**Exercise:** The entries are given below. Output each one unchanged.

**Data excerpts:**
◆ ◆ ◆ ◆ ◆

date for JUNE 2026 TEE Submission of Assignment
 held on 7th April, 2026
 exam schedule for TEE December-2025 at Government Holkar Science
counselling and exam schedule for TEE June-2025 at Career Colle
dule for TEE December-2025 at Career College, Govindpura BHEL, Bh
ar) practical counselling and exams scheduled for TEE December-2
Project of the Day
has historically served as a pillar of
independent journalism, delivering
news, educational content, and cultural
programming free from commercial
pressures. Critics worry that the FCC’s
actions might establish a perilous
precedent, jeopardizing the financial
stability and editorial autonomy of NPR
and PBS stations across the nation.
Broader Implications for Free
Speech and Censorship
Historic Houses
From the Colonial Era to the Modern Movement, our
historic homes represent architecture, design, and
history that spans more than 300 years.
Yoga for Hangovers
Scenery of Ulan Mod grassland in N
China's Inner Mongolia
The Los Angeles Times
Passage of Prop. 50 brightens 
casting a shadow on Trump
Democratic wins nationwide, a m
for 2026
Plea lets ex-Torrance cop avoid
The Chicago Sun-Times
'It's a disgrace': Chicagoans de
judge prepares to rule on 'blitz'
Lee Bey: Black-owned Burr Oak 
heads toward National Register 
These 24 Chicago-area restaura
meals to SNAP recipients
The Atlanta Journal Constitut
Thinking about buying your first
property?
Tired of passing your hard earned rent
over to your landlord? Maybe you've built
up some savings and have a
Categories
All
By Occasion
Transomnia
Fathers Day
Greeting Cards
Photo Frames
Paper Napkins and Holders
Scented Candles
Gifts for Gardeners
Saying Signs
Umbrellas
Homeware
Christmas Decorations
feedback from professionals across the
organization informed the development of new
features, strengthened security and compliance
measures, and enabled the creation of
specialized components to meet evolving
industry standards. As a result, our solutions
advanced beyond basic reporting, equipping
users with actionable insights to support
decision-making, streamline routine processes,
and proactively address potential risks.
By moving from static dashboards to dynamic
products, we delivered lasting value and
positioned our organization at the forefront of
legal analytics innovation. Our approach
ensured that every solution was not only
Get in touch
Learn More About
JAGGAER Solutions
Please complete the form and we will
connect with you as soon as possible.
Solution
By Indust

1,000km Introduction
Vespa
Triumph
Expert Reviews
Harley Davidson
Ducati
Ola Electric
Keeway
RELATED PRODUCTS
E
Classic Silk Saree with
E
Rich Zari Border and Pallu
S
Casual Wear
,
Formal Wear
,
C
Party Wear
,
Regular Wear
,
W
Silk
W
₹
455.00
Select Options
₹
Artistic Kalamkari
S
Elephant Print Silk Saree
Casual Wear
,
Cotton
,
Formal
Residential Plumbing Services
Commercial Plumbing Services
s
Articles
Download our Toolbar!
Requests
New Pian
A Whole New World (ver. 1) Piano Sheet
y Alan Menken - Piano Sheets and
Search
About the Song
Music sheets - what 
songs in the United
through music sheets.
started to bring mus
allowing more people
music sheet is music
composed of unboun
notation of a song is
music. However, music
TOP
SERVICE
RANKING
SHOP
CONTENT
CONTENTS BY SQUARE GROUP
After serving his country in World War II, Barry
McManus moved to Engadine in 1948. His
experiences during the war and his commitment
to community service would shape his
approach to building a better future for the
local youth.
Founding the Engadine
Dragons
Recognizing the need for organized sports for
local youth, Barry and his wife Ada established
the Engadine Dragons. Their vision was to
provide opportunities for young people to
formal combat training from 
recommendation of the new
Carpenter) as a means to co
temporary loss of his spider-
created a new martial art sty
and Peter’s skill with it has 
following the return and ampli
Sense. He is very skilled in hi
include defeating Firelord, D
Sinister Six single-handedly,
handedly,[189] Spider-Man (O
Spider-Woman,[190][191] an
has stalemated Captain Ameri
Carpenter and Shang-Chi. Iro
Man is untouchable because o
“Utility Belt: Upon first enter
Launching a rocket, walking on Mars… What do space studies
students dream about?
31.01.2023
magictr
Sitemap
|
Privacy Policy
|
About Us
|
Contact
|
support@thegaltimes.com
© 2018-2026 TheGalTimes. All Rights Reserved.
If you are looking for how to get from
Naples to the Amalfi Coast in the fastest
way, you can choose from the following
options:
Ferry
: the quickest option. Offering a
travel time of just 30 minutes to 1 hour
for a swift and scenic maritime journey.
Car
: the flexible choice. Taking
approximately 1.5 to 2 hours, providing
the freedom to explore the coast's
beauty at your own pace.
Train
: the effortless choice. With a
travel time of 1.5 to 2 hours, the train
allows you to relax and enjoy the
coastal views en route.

◆ ◆ ◆ ◆ ◆

**Solved problem:**
date for JUNE 2026 TEE Submission of Assignment
 held on 7th April, 2026
 exam schedule for TEE December-2025 at Government Holkar Science
counselling and exam schedule for TEE June-2025 at Career Colle
dule for TEE December-2025 at Career College, Govindpura BHEL, Bh
ar) practical counselling and exams scheduled for TEE December-2
Project of the Day
has historically served as a pillar of
independent journalism, delivering
news, educational content, and cultural
programming free from commercial
pressures. Critics worry that the FCC’s
actions might establish a perilous
precedent, jeopardizing the financial
stability and editorial autonomy of NPR
and PBS stations across the nation.
Broader Implications for Free
Speech and Censorship
Historic Houses
From the Colonial Era to the Modern Movement, our
historic homes represent architecture, design, and
history that spans more than 300 years.
Yoga for Hangovers
Scenery of Ulan Mod grassland in N
China's Inner Mongolia
The Los Angeles Times
Passage of Prop. 50 brightens 
casting a shadow on Trump
Democratic wins nationwide, a m
for 2026
Plea lets ex-Torrance cop avoid
The Chicago Sun-Times
'It's a disgrace': Chicagoans de
judge prepares to rule on 'blitz'
Lee Bey: Black-owned Burr Oak 
heads toward National Register 
These 24 Chicago-area restaura
meals to SNAP recipients
The Atlanta Journal Constitut
Thinking about buying your first
property?
Tired of passing your hard earned rent
over to your landlord? Maybe you've built
up some savings and have a
Categories
All
By Occasion
Transomnia
Fathers Day
Greeting Cards
Photo Frames
Paper Napkins and Holders
Scented Candles
Gifts for Gardeners
Saying Signs
Umbrellas
Homeware
Christmas Decorations
feedback from professionals across the
organization informed the development of new
features, strengthened security and compliance
measures, and enabled the creation of
specialized components to meet evolving
industry standards. As a result, our solutions
advanced beyond basic reporting, equipping
users with actionable insights to support
decision-making, streamline routine processes,
and proactively address potential risks.
By moving from static dashboards to dynamic
products, we delivered lasting value and
positioned our organization at the forefront of
legal analytics innovation. Our approach
ensured that every solution was not only
Get in touch
Learn More About
JAGGAER Solutions
Please complete the form and we will
connect with you as soon as possible.
Solution
By Indust

1,000km Introduction
Vespa
Triumph
Expert Reviews
Harley Davidson
Ducati
Ola Electric
Keeway
RELATED PRODUCTS
E
Classic Silk Saree with
E
Rich Zari Border and Pallu
S
Casual Wear
,
Formal Wear
,
C
Party Wear
,
Regular Wear
,
W
Silk
W
₹
455.00
Select Options
₹
Artistic Kalamkari
S
Elephant Print Silk Saree
Casual Wear
,
Cotton
,
Formal
Residential Plumbing Services
Commercial Plumbing Services
s
Articles
Download our Toolbar!
Requests
New Pian
A Whole New World (ver. 1) Piano Sheet
y Alan Menken - Piano Sheets and
Search
About the Song
Music sheets - what 
songs in the United
through music sheets.
started to bring mus
allowing more people
music sheet is music
composed of unboun
notation of a song is
music. However, music
TOP
SERVICE
RANKING
SHOP
CONTENT
CONTENTS BY SQUARE GROUP
After serving his country in World War II, Barry
McManus moved to Engadine in 1948. His
experiences during the war and his commitment
to community service would shape his
approach to building a better future for the
local youth.
Founding the Engadine
Dragons
Recognizing the need for organized sports for
local youth, Barry and his wife Ada established
the Engadine Dragons. Their vision was to
provide opportunities for young people to
formal combat training from 
recommendation of the new
Carpenter) as a means to co
temporary loss of his spider-
created a new martial art sty
and Peter’s skill with it has 
following the return and ampli
Sense. He is very skilled in hi
include defeating Firelord, D
Sinister Six single-handedly,
handedly,[189] Spider-Man (O
Spider-Woman,[190][191] an
has stalemated Captain Ameri
Carpenter and Shang-Chi. Iro
Man is untouchable because o
“Utility Belt: Upon first enter
Launching a rocket, walking on Mars… What do space studies
students dream about?
31.01.2023
magictr
Sitemap
|
Privacy Policy
|
About Us
|
Contact
|
support@thegaltimes.com
© 2018-2026 TheGalTimes. All Rights Reserved.
If you are looking for how to get from
Naples to the Amalfi Coast in the fastest
way, you can choose from the following
options:
Ferry
: the quickest option. Offering a
travel time of just 30 minutes to 1 hour
for a swift and scenic maritime journey.
Car
: the flexible choice. Taking
approximately 1.5 to 2 hours, providing
the freedom to explore the coast's
beauty at your own pace.
Train
: the effortless choice. With a
travel time of 1.5 to 2 hours, the train
allows you to relax and enjoy the
coastal views en route.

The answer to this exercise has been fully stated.